_Given information_
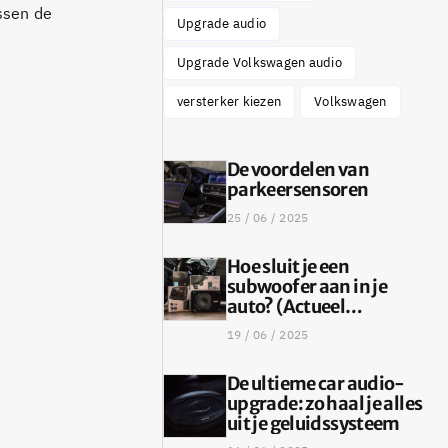
ssen de
Upgrade audio
Upgrade Volkswagen audio
versterker kiezen
Volkswagen
De voordelen van
parkeersensoren
25 / 06 / 2025
Hoe sluit je een
subwoofer aan in je
auto? (Actueel
stappenplan 2025)
19 / 06 / 2025
De ultieme car audio-
upgrade: zo haal je alles
uit je geluidssysteem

_Task requirements_
Make a copy of each line in the records that has the word "Volkswagen".

_Reply to the task_
Upgrade Volkswagen audio
Volkswagen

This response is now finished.